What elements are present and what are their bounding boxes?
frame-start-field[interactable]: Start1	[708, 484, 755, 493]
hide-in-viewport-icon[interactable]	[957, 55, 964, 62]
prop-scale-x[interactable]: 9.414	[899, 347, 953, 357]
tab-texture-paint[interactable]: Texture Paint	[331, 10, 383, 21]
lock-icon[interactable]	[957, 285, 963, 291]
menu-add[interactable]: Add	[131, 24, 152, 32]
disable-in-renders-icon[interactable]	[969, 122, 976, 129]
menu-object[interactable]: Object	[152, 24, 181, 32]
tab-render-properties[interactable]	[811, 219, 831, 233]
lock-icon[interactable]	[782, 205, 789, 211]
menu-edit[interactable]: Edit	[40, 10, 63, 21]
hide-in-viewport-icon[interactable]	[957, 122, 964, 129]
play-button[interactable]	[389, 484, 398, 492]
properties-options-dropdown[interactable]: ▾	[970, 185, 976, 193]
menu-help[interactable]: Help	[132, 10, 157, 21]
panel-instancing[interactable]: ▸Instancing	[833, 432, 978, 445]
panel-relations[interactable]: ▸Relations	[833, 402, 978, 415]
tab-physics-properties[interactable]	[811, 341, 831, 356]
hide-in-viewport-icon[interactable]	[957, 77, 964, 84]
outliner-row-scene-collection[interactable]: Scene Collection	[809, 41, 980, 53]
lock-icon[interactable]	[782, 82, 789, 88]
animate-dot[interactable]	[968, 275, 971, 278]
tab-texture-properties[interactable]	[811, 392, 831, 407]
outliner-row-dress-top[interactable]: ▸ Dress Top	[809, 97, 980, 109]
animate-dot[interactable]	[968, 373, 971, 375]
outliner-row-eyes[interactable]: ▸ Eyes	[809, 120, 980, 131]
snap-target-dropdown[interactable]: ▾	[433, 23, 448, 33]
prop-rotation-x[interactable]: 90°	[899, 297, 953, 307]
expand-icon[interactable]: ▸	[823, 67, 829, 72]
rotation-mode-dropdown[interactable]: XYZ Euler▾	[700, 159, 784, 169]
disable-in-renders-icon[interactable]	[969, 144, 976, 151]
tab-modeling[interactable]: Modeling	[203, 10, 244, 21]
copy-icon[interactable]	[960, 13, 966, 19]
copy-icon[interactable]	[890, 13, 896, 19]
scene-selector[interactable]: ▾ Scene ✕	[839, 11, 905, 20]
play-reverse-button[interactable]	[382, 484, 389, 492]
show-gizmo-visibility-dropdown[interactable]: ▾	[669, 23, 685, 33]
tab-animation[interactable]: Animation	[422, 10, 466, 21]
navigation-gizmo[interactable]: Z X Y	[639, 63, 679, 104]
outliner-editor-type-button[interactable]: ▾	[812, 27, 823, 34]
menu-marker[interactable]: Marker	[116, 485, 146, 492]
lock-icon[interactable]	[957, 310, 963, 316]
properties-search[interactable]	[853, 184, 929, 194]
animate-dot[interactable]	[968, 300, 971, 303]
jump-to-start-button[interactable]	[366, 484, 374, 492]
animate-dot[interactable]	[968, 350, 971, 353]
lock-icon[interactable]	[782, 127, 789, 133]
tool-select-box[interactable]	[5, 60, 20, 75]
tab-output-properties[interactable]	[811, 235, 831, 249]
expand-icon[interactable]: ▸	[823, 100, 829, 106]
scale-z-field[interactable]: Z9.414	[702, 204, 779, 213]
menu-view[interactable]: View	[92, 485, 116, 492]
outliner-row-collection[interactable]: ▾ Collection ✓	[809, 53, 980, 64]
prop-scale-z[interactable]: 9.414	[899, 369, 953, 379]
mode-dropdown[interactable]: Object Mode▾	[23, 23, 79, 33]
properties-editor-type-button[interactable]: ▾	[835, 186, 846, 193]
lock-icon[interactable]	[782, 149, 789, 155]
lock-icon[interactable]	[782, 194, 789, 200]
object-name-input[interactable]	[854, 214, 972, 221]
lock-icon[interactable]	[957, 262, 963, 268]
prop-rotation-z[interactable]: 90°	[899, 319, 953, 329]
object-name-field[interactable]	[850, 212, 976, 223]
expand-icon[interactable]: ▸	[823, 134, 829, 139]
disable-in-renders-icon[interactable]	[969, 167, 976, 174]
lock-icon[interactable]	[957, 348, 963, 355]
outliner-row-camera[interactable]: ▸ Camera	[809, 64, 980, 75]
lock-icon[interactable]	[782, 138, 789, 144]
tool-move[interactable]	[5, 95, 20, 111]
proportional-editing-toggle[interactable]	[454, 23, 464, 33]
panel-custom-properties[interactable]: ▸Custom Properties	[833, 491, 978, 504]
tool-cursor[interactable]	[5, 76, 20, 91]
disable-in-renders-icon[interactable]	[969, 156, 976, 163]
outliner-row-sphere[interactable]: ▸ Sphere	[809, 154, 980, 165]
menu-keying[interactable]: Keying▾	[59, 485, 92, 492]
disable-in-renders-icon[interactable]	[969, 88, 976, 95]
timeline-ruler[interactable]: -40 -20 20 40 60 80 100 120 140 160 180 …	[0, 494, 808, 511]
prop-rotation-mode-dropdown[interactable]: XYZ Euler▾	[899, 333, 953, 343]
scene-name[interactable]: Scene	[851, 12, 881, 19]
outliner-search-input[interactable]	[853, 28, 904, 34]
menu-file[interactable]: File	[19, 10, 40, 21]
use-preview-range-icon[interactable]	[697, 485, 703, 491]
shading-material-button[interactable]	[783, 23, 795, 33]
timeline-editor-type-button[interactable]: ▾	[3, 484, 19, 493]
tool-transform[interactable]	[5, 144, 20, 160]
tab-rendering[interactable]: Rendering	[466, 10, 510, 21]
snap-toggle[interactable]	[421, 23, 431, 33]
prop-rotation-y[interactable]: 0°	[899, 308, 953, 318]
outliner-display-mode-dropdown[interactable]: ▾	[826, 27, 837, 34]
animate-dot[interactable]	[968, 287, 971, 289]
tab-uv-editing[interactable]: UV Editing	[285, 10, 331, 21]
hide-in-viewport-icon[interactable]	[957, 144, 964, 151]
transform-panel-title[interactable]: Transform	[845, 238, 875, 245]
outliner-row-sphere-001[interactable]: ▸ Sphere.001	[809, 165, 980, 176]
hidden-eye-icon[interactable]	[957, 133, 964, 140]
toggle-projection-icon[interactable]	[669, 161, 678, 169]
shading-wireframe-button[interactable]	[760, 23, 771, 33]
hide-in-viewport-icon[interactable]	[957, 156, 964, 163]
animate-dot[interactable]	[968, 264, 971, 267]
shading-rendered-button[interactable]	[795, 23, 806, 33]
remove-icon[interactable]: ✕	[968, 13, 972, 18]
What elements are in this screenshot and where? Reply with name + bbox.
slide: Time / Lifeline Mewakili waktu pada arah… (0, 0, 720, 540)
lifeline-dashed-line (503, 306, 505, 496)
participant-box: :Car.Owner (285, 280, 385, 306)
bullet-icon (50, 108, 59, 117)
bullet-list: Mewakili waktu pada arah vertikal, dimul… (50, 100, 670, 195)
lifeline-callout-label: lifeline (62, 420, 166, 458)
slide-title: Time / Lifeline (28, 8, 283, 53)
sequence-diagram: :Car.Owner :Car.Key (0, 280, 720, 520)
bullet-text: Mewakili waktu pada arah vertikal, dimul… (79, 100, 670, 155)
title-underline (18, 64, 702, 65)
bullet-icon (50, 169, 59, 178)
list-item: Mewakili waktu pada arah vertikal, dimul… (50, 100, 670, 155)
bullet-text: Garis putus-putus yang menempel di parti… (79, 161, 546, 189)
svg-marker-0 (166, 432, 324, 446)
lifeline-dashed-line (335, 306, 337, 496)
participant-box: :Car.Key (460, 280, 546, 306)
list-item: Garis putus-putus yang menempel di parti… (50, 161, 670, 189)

+ + + + +

From the material above, copy every line that has the word "dimul" in it.

bullet-list: Mewakili waktu pada arah vertikal, dimul… (50, 100, 670, 195)
bullet-text: Mewakili waktu pada arah vertikal, dimul… (79, 100, 670, 155)
list-item: Mewakili waktu pada arah vertikal, dimul… (50, 100, 670, 155)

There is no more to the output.